Sunday, January 2, 2011

DNA binding sites 7

Continuing in the same vein as a number of recent posts (some links here), the Dropbox link below leads to my version of a site analysis program written in C. It's not very user friendly, for example, paths to the input files are hard-coded. A substantial part of the effort required went into ScoreList.c, which implements a function for constructing a list of scores from a list of nucleotide counts for each position, and a second function which reads such a score list in from disk.
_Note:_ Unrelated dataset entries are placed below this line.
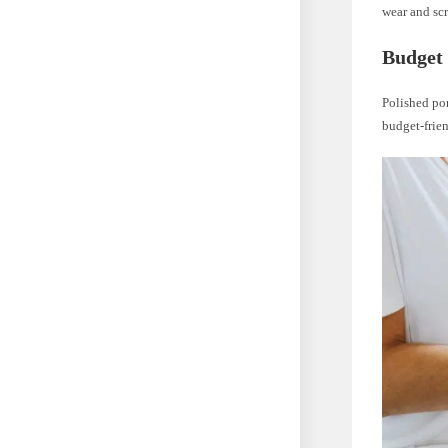
wear and sc
Budget 
Polished por
budget-frien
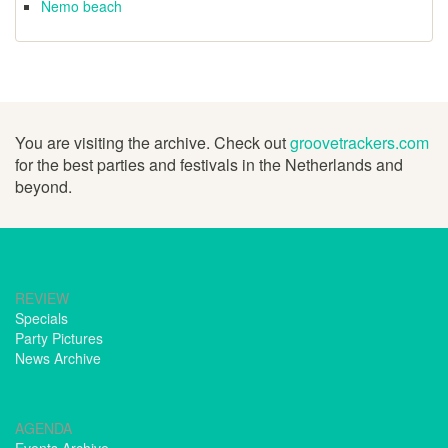
Nemo beach
You are visiting the archive. Check out
groovetrackers.com
for the best parties and festivals in the Netherlands and
beyond.
REVIEW
Specials
Party Pictures
News Archive
AGENDA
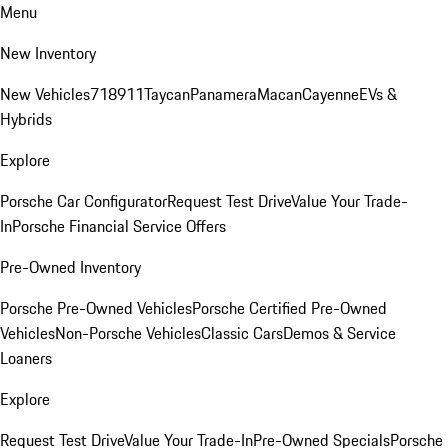
Menu
New Inventory
New Vehicles
718
911
Taycan
Panamera
Macan
Cayenne
EVs &
Hybrids
Explore
Porsche Car Configurator
Request Test Drive
Value Your Trade-
In
Porsche Financial Service Offers
Pre-Owned Inventory
Porsche Pre-Owned Vehicles
Porsche Certified Pre-Owned
Vehicles
Non-Porsche Vehicles
Classic Cars
Demos & Service
Loaners
Explore
Request Test Drive
Value Your Trade-In
Pre-Owned Specials
Porsche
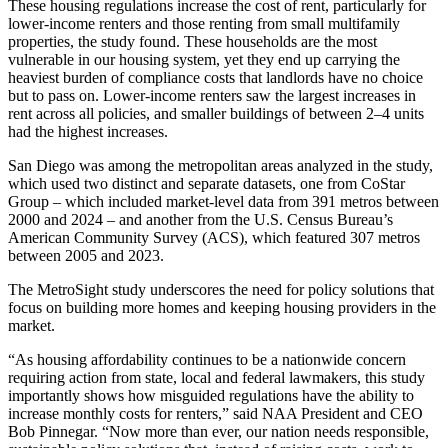
These housing regulations increase the cost of rent, particularly for
lower-income renters and those renting from small multifamily
properties, the study found. These households are the most
vulnerable in our housing system, yet they end up carrying the
heaviest burden of compliance costs that landlords have no choice
but to pass on. Lower-income renters saw the largest increases in
rent across all policies, and smaller buildings of between 2–4 units
had the highest increases.
San Diego was among the metropolitan areas analyzed in the study,
which used two distinct and separate datasets, one from CoStar
Group – which included market-level data from 391 metros between
2000 and 2024 – and another from the U.S. Census Bureau’s
American Community Survey (ACS), which featured 307 metros
between 2005 and 2023.
The MetroSight study underscores the need for policy solutions that
focus on building more homes and keeping housing providers in the
market.
“As housing affordability continues to be a nationwide concern
requiring action from state, local and federal lawmakers, this study
importantly shows how misguided regulations have the ability to
increase monthly costs for renters,” said NAA President and CEO
Bob Pinnegar. “Now more than ever, our nation needs responsible,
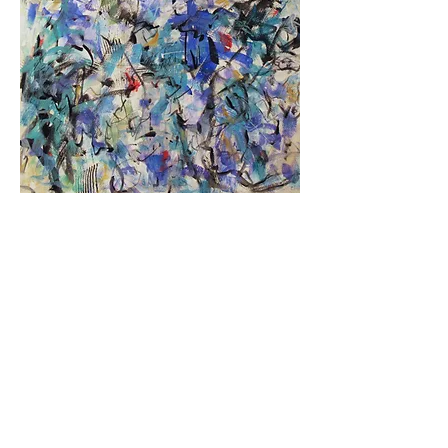
"Bluebirds on the Move"
Acrylic on Paper
21" x 15"
SOLD
< PREVIOUS
NEXT>
RETURN TO "NEW WORK"
Copyright©
2001-2026
Marjorie Law.
All rights reserved.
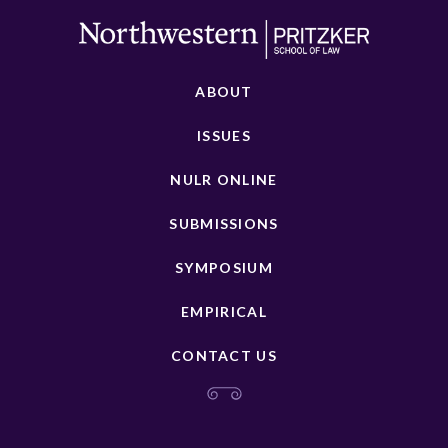
ABOUT
ISSUES
NULR ONLINE
SUBMISSIONS
SYMPOSIUM
EMPIRICAL
CONTACT US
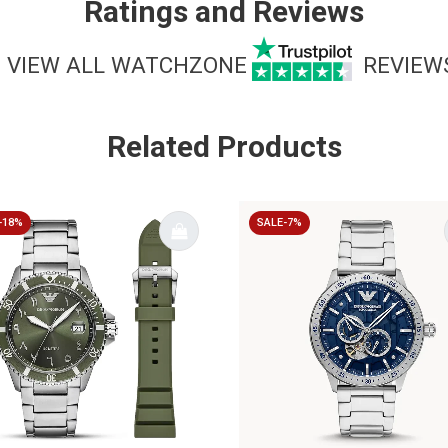
Ratings and Reviews
VIEW ALL WATCHZONE
REVIEW
Related Products
-18%
SALE-7%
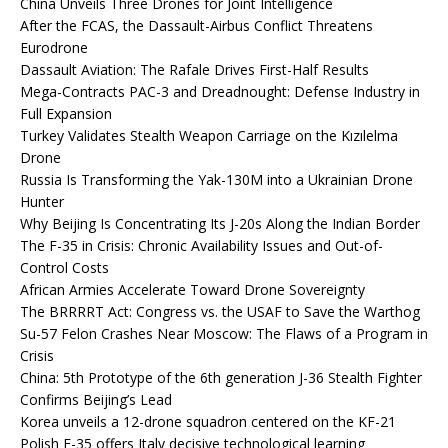
China Unveils Three Drones for Joint Intelligence
After the FCAS, the Dassault-Airbus Conflict Threatens
Eurodrone
Dassault Aviation: The Rafale Drives First-Half Results
Mega-Contracts PAC-3 and Dreadnought: Defense Industry in
Full Expansion
Turkey Validates Stealth Weapon Carriage on the Kızılelma
Drone
Russia Is Transforming the Yak-130M into a Ukrainian Drone
Hunter
Why Beijing Is Concentrating Its J-20s Along the Indian Border
The F-35 in Crisis: Chronic Availability Issues and Out-of-
Control Costs
African Armies Accelerate Toward Drone Sovereignty
The BRRRRT Act: Congress vs. the USAF to Save the Warthog
Su-57 Felon Crashes Near Moscow: The Flaws of a Program in
Crisis
China: 5th Prototype of the 6th generation J-36 Stealth Fighter
Confirms Beijing’s Lead
Korea unveils a 12-drone squadron centered on the KF-21
Polish F-35 offers Italy decisive technological learning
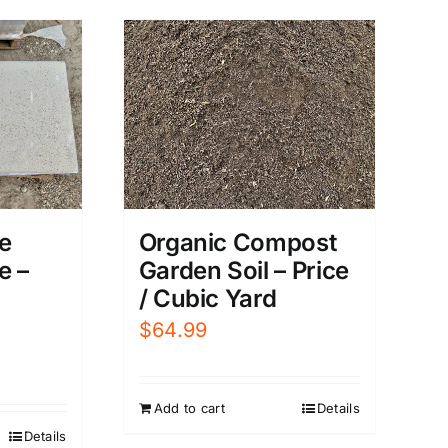
e
Organic Compost
e –
Garden Soil – Price
/ Cubic Yard
$
64.99
Add to cart
Details
Details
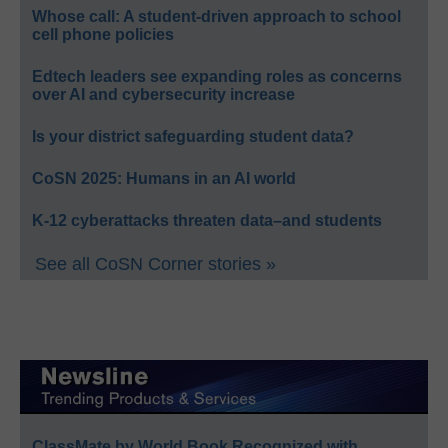
Whose call: A student-driven approach to school
cell phone policies
Edtech leaders see expanding roles as concerns
over AI and cybersecurity increase
Is your district safeguarding student data?
CoSN 2025: Humans in an AI world
K-12 cyberattacks threaten data–and students
See all CoSN Corner stories »
ClassMate by World Book Recognized with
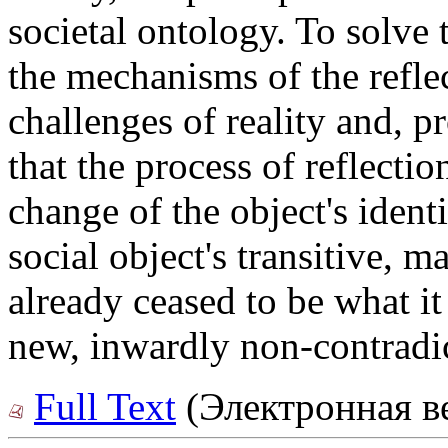
societal ontology. To solve t
the mechanisms of the reflec
challenges of reality and, 
that the process of reflectio
change of the object's ident
social object's transitive, m
already ceased to be what it
new, inwardly non-contradic
Full Text
(Электронная в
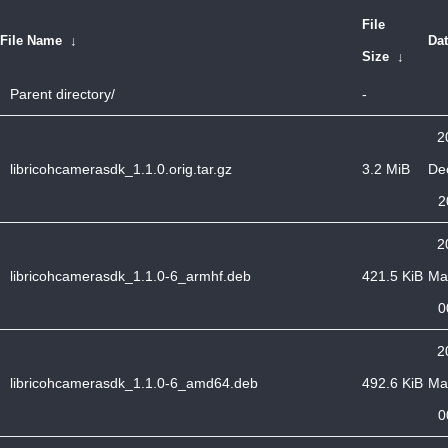
File
File Name
↓
Da
Size
↓
Parent directory/
-
2
libricohcamerasdk_1.1.0.orig.tar.gz
3.2 MiB
De
2
2
libricohcamerasdk_1.1.0-6_armhf.deb
421.5 KiB
Ma
0
2
libricohcamerasdk_1.1.0-6_amd64.deb
492.6 KiB
Ma
0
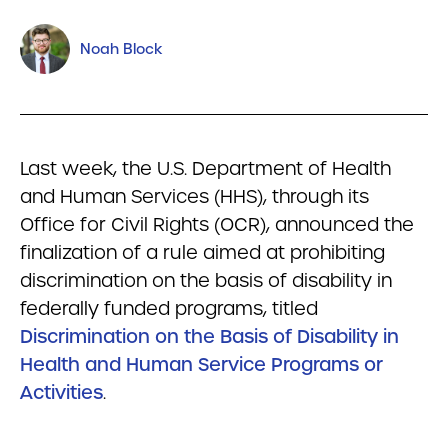
Noah Block
Last week, the U.S. Department of Health
and Human Services (HHS), through its
Office for Civil Rights (OCR), announced the
finalization of a rule aimed at prohibiting
discrimination on the basis of disability in
federally funded programs, titled
Discrimination on the Basis of Disability in
Health and Human Service Programs or
Activities
.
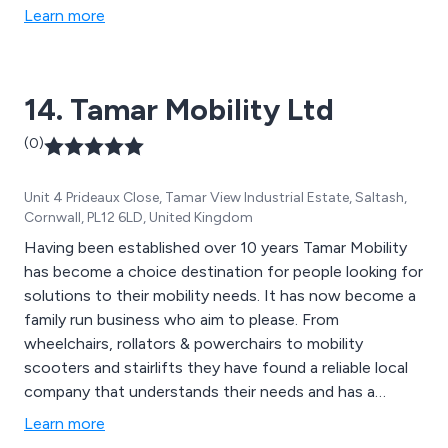
Learn more
14. Tamar Mobility Ltd
(0)
Unit 4 Prideaux Close, Tamar View Industrial Estate, Saltash,
Cornwall, PL12 6LD, United Kingdom
Having been established over 10 years Tamar Mobility
has become a choice destination for people looking for
solutions to their mobility needs. It has now become a
family run business who aim to please. From
wheelchairs, rollators & powerchairs to mobility
scooters and stairlifts they have found a reliable local
company that understands their needs and has a
genuine desire to find the most suitable products. We
Learn more
put comfort first. Why not visit us to see why.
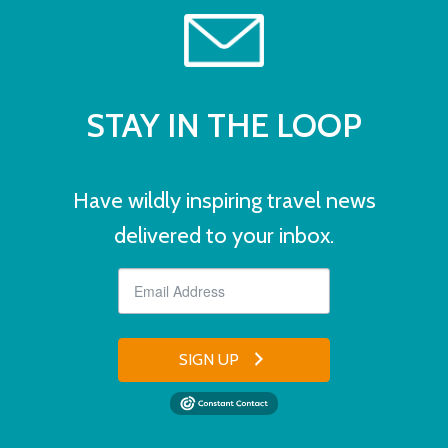
STAY IN THE LOOP
Have wildly inspiring travel news
delivered to your inbox.
SIGN UP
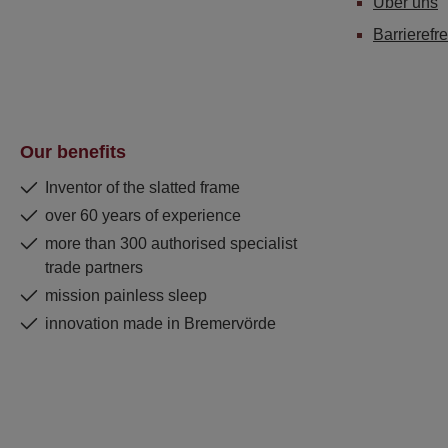
Über uns
Barrierefre
Our benefits
Inventor of the slatted frame
over 60 years of experience
more than 300 authorised specialist
trade partners
mission painless sleep
innovation made in Bremervörde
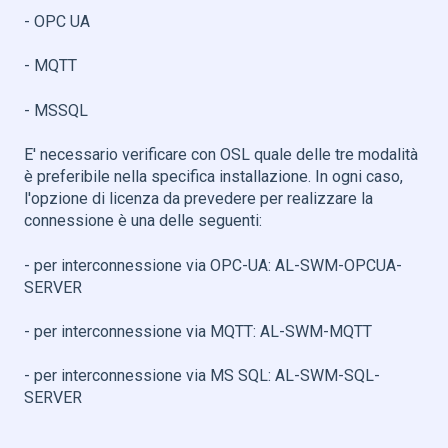
- OPC UA
- MQTT
- MSSQL
E' necessario verificare con OSL quale delle tre modalità
è preferibile nella specifica installazione. In ogni caso,
l'opzione di licenza da prevedere per realizzare la
connessione è una delle seguenti:
- per interconnessione via OPC-UA: AL-SWM-OPCUA-
SERVER
- per interconnessione via MQTT: AL-SWM-MQTT
- per interconnessione via MS SQL: AL-SWM-SQL-
SERVER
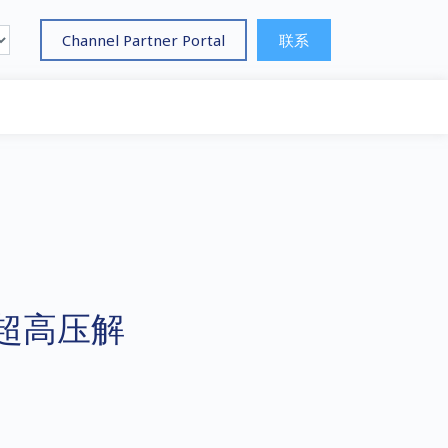
Channel Partner Portal
联系
超高压解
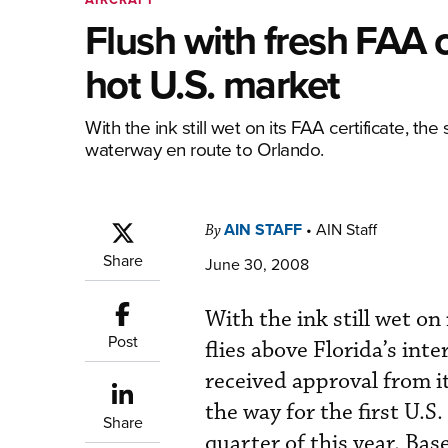
Flush with fresh FAA c
hot U.S. market
With the ink still wet on its FAA certificate, t
waterway en route to Orlando.
AIN STAFF
•
AIN Staff
By
Share
June 30, 2008
With the ink still wet o
Post
flies above Florida’s int
received approval from i
the way for the first U.S
Share
quarter of this year. Bas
The logic of the program was explained in the previous post. I won't spend much time explaining the details here.

Let's just say that if this blog has a motto it is: "learn by doing."

So... get in there and try writing your own version. If you get stuck, you can see how (or if) I handled the problem.

A few other notes: I tested the program by using a list of counts for crp sites obtained as described (here). The output shows the position, score and sequence of crp sites in the E. coli genome. The first few (threshold = 12) are:


$ ./test
18968 14.33 tattgtgaactatcgcaaagaa
42067 19.16 ttctgtgattggtatcacattt
42187 12.44 attggtgatccataaaacaata
49633 14.48 aagagtgacgtaaatcacactt
70157 15.02 aagtgtgacgccgtgcaaataa
141283 18.95 atgtgtgatcgtcatcacaatt
141663 12.43 tgatgtgaaaatcctcaaagat
184120 13.67 aattgtgcttattttagcattt
223495 13.60 ggatgtgaatcacttcacacaa
243785 12.34 atttctgacgttagtcatattt
268498 13.40 taatgtgaacatgatcaacgaa
281362 18.40 atatgtgatccagcttaaattt
304272 12.45 tgttgttattcactacacgttt
312539 17.25 ttttttgacatgtatcacaaat
365617 14.65 atgagtgagctaactcacatta
..

After implementing the algorithm (which handles the sequence one character at a time) I realized that it would be good to have the site sequence available at the time of printing (as shown above). This required remembering the current site's sequence, which I grafted onto the program at the very end. Luckily it didn't change the running time by much. I think now that while the circular linked list seemed like an elegant approach, it caused as many problems as it solved, and I probably wouldn't do it again.

You can tell just from looking at the patterns that we are getting good matches to the crp consensus [T/A]3TGTGAN6TCACA[T/A]3. Also, the last site is the lac 1 (lacZ) site---reversed. So I think it's working OK.

Finally, it runs in less than 2 seconds! That's a huge improvement on the previous time. Zipped files on Dropbox (here).